Lin Lan-Lan, Yang Fan, Zhang Dong-Huan, Hu Cong, Yang Sheng, Chen Xiang-Qi
Department of Respiratory Medicine, Fujian Medical University Union Hospital, Fuzhou, 350001, Fujian, People's Republic of China.
Department of Oncology, Fujian Medical University Union Hospital, Fuzhou, 350001, Fujian, People's Republic of China.
Cancer Cell Int. 2021 Jun 26;21(1):320. doi: 10.1186/s12935-021-02022-7.
Rho GTPase activating protein 10 (ARHGAP10) has been implicated as an essential element in multiple cellular process, including cell migration, adhesion and actin cytoskeleton dynamic reorganization. However, the correlation of ARHGAP10 expression with epithelial-mesenchymal transition (EMT) in lung cancer cells is unclear and remains to be elucidated. Herein, we investigated the relationship between the trait of ARHGAP10 and non-small cell lung cancer (NSCLC) pathological process.

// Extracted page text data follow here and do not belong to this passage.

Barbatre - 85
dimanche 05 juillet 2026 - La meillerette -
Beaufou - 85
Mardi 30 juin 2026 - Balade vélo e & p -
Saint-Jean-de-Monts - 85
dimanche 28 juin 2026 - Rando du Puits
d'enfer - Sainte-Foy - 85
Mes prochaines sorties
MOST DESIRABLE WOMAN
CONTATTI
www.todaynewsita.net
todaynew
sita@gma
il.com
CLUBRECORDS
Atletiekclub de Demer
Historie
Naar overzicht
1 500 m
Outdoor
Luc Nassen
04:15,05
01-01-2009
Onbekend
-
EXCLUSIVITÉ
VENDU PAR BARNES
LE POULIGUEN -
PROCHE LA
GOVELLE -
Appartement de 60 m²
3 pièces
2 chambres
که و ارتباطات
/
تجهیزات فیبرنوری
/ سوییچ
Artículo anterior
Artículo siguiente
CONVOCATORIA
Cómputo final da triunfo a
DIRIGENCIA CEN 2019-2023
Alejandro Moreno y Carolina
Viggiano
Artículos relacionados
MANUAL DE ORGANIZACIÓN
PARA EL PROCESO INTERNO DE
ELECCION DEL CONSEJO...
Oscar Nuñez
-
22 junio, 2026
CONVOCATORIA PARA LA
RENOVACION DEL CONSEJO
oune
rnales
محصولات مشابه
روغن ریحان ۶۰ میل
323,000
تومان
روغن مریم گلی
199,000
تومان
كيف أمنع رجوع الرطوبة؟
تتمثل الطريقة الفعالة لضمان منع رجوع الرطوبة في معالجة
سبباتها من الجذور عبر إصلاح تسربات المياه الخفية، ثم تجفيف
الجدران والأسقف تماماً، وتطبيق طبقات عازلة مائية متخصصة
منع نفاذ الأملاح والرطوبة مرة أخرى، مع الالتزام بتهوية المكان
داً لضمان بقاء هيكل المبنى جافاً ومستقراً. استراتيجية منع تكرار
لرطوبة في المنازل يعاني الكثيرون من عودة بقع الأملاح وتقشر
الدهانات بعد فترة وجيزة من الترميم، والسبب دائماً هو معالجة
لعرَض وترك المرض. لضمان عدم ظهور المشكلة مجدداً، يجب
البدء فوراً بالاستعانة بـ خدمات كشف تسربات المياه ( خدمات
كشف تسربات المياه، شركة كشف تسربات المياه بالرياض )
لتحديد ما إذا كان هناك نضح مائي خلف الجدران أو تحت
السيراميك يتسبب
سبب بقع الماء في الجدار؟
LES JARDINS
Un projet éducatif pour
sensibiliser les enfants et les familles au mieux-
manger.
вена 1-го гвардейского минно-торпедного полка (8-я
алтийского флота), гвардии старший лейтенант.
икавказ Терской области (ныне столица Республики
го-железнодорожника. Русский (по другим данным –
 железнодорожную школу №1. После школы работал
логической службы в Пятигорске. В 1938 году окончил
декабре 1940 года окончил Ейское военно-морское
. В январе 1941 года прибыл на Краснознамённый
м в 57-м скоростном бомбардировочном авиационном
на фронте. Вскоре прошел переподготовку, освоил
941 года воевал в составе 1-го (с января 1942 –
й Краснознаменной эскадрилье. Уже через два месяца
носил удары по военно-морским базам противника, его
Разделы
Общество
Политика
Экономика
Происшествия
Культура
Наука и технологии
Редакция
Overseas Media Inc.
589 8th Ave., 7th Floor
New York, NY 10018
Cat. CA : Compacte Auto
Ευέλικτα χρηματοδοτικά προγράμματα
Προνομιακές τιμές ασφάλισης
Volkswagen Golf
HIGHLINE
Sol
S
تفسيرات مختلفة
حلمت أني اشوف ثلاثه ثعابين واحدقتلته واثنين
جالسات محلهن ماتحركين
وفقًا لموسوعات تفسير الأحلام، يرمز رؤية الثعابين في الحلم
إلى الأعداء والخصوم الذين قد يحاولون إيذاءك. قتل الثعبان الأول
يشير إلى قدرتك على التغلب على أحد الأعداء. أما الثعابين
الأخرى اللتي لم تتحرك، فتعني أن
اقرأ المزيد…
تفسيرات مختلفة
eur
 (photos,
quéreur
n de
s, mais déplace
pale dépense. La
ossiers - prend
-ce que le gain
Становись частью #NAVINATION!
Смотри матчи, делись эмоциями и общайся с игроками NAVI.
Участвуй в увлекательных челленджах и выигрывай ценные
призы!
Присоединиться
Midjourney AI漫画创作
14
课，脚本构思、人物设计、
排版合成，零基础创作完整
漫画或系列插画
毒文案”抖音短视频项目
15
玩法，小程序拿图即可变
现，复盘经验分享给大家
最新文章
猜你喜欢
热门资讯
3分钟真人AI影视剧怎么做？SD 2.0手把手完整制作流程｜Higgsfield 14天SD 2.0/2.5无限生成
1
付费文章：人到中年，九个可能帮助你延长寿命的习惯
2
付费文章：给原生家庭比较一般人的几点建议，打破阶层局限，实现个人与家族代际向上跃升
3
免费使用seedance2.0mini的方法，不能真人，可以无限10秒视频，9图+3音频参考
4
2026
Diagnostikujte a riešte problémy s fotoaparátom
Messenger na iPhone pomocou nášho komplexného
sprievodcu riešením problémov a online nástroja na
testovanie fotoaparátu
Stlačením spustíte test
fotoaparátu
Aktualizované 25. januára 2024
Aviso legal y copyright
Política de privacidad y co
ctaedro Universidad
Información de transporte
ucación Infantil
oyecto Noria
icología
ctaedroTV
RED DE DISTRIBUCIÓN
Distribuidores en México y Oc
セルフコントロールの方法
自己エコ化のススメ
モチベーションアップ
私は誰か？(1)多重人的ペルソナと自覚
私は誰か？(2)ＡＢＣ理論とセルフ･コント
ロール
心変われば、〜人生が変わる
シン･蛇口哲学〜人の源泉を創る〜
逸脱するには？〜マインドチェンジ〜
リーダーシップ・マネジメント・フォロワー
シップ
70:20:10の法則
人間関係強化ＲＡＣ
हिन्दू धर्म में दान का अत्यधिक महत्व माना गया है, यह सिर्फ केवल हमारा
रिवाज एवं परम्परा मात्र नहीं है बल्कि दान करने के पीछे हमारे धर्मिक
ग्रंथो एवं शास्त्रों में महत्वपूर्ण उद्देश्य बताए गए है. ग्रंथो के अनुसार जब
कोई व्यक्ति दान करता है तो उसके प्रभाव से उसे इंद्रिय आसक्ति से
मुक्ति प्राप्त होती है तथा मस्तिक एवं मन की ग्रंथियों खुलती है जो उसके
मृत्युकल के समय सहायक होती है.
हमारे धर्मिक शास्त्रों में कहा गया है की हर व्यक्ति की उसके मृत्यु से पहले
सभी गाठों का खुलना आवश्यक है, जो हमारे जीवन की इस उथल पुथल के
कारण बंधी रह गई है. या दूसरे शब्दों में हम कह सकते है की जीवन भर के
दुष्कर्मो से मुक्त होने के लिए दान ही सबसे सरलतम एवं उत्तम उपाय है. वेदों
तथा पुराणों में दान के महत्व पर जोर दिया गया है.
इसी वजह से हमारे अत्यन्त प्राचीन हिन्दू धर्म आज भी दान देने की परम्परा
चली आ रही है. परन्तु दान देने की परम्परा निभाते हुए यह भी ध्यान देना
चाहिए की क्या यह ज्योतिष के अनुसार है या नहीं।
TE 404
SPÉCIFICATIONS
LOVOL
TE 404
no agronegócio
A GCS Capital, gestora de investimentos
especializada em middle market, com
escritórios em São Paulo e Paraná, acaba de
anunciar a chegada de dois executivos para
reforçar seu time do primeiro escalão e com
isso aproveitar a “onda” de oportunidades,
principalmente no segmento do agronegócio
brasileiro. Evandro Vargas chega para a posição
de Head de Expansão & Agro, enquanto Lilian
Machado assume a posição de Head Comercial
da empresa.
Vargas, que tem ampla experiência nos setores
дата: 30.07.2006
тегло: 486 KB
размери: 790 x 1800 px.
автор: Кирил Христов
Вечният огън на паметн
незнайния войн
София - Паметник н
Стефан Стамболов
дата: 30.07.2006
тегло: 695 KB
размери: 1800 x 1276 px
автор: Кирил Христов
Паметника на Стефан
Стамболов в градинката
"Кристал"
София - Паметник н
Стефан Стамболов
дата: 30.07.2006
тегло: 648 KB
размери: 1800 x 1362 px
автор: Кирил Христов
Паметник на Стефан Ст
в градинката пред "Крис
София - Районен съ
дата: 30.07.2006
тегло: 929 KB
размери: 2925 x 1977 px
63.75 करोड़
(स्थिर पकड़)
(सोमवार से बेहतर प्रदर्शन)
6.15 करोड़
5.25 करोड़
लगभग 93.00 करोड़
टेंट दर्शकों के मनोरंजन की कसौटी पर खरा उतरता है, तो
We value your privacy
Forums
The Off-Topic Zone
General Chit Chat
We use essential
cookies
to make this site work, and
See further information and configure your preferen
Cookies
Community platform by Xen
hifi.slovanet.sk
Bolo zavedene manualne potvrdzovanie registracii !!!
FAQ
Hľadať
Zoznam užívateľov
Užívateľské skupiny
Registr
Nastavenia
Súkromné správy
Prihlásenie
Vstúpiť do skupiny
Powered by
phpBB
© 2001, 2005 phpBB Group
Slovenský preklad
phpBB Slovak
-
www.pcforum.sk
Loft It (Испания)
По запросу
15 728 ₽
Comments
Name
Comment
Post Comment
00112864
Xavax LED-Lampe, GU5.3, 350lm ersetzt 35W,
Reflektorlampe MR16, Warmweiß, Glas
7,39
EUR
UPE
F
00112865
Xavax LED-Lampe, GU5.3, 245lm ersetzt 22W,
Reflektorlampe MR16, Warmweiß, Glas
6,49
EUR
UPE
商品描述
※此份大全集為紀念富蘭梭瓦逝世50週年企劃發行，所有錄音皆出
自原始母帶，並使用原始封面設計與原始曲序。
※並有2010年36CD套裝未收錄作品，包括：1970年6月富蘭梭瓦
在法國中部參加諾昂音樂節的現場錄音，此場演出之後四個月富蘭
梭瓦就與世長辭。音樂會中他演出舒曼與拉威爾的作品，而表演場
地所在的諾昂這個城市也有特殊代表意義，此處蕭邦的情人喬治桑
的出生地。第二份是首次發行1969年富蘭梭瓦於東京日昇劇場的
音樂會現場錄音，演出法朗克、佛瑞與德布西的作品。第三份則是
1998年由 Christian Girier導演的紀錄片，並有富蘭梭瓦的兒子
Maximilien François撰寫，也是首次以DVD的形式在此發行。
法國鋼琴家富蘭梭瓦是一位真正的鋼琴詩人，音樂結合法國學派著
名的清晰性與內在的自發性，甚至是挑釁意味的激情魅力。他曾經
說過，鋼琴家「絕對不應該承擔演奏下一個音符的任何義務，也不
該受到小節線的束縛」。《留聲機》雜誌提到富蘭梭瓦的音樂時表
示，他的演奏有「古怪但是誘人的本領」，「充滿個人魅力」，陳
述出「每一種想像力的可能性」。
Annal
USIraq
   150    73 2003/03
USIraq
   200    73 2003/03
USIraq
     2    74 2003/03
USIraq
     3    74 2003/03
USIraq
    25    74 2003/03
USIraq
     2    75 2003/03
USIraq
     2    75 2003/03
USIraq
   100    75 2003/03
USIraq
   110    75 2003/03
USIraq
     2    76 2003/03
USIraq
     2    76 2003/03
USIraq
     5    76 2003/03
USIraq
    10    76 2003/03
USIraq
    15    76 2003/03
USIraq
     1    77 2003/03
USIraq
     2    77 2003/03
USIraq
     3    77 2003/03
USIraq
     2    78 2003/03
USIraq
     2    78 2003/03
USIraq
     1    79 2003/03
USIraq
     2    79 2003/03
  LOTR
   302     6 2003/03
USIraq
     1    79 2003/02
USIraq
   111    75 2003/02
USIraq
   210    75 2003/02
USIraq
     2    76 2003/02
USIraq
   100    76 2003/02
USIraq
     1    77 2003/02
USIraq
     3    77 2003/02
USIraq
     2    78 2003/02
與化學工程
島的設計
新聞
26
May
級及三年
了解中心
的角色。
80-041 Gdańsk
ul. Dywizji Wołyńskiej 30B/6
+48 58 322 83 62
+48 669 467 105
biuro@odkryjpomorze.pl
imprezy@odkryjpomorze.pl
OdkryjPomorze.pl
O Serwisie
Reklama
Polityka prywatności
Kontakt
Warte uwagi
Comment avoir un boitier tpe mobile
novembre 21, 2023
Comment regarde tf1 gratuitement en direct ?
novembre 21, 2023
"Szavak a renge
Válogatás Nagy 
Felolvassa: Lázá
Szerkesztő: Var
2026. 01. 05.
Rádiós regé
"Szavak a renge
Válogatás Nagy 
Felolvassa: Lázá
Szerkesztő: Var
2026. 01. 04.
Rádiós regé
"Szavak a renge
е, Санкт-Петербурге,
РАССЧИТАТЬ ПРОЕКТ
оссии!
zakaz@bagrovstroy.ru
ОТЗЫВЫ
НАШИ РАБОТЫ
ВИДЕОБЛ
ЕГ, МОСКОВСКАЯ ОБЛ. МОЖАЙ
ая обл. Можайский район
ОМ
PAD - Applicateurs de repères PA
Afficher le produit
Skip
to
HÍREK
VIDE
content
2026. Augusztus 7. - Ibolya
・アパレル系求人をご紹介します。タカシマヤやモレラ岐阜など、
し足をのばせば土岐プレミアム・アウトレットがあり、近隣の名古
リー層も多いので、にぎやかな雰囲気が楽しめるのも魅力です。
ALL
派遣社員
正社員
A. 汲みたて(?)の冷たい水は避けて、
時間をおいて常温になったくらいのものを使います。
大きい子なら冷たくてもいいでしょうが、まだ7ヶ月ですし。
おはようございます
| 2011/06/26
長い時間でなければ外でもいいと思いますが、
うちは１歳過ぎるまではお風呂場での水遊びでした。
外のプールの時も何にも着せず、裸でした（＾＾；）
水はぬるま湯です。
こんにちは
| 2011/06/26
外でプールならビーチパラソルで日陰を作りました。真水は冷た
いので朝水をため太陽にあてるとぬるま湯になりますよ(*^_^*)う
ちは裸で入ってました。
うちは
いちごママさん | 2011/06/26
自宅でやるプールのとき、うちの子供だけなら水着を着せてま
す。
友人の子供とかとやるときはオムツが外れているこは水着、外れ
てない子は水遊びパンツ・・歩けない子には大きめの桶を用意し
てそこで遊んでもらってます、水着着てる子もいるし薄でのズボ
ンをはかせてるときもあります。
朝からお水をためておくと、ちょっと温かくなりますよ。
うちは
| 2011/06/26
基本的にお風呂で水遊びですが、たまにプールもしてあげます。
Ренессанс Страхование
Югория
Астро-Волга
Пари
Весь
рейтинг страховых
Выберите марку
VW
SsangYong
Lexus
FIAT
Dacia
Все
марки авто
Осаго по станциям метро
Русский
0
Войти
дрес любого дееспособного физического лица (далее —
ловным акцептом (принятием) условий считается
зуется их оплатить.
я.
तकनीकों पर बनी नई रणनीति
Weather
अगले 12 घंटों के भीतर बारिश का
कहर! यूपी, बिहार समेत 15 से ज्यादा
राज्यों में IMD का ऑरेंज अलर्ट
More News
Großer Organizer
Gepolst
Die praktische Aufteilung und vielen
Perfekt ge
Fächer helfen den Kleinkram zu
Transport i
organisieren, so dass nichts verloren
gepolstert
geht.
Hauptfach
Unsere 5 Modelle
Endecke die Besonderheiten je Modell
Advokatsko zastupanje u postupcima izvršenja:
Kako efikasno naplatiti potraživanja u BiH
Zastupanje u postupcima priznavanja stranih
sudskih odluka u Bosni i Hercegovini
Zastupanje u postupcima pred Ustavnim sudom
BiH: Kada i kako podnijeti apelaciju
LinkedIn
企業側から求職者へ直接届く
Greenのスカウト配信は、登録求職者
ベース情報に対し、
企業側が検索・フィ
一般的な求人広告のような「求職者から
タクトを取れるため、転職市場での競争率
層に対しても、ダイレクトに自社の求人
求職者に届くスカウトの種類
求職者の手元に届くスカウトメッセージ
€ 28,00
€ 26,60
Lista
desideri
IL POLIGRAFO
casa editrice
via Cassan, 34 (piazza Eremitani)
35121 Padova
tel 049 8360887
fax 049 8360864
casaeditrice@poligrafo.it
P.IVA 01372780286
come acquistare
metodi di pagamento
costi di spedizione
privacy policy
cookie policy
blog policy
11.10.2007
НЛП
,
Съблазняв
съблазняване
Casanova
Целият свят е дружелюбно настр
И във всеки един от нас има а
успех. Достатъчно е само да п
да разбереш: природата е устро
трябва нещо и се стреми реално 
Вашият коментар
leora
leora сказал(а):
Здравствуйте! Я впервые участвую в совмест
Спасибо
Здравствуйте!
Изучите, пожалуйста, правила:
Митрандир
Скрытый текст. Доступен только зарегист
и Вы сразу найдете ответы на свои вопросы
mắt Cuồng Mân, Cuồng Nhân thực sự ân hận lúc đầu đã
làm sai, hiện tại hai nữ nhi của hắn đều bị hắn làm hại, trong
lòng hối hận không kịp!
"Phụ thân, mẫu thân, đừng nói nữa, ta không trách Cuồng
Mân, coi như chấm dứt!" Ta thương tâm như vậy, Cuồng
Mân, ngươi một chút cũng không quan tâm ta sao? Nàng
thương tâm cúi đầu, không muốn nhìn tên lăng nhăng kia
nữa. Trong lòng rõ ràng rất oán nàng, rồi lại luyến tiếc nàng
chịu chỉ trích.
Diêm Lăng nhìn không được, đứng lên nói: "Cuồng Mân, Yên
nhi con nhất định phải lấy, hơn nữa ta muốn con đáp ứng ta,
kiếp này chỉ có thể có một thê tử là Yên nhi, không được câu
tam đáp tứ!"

Immunohistochemistry was conducted to evaluate the expression of ARHGAP10 in NSCLC tissues. CCK-8 assays, Transwell assays, scratch assays were applied to assess cell proliferation, invasion and migration. The expression levels of EMT biomarkers and active molecules involved in PI3K/Akt/GSK3β signaling pathway were examined through immunofluorescence and Western blot.
ARHGAP10 was detected to be lower expression in NSCLC tissues compared with normal tissues from individuals. Moreover, overexpression of ARHGAP10 inhibited migratory and invasive potentials of A549 and NCI-H1299 cells. In addition, ARHGAP10 directly mediated the process of EMT via PI3K/Akt/GSK3β pathway. Meanwhile, activation of the signaling pathway of insulin-like growth factors-1 (IGF-1) reversed ARHGAP10 overexpression regulated EMT in NSCLC cells.
ARHGAP10 inhibits the epithelial-mesenchymal transition in NSCLC via PI3K/Akt/GSK3β signaling pathway, suggesting agonist of ARHGAP10 may be an optional remedy for NSCLC patients than traditional opioids.
Rho GTP酶激活蛋白10(ARHGAP10)被认为是多种细胞过程中的关键要素,包括细胞迁移、黏附以及肌动蛋白细胞骨架的动态重组。然而,ARHGAP10表达与肺癌细胞上皮-间质转化(EMT)之间的相关性尚不清楚,有待阐明。在此,我们研究了ARHGAP10特性与非小细胞肺癌(NSCLC)病理过程之间的关系。
采用免疫组织化学法评估ARHGAP10在NSCLC组织中的表达。运用CCK-8法、Transwell法、划痕试验评估细胞增殖、侵袭和迁移能力。通过免疫荧光和蛋白质印迹检测EMT生物标志物以及PI3K/Akt/GSK3β信号通路中相关活性分子的表达水平。
与个体正常组织相比,检测发现ARHGAP10在NSCLC组织中表达较低。此外,ARHGAP10过表达抑制了A549和NCI-H1299细胞的迁移和侵袭能力。另外,ARHGAP10通过PI3K/Akt/GSK3β途径直接介导EMT过程。同时,胰岛素样生长因子-1(IGF-1)信号通路的激活逆转了ARHGAP10过表达对NSCLC细胞中EMT的调控。
ARHGAP10通过PI3K/Akt/GSK3β信号通路抑制NSCLC中的上皮-间质转化,这表明相较于传统阿片类药物,ARHGAP10激动剂可能是NSCLC患者的一种可选治疗方法。